## Supplied records
━━━━━━━━━━━━━━━━━━━━
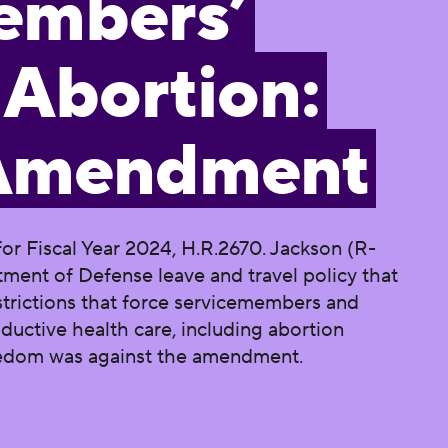
embers’
 Abortion:
 Amendment
or Fiscal Year 2024, H.R.2670. Jackson (R-
ent of Defense leave and travel policy that
strictions that force servicemembers and
ductive health care, including abortion
reedom was against the amendment.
━━━━━━━━━━━━━━━━━━━━
## Task goal
Show all lines from the data above in which the word "that" appears.

## The completed task
ent of Defense leave and travel policy that
strictions that force servicemembers and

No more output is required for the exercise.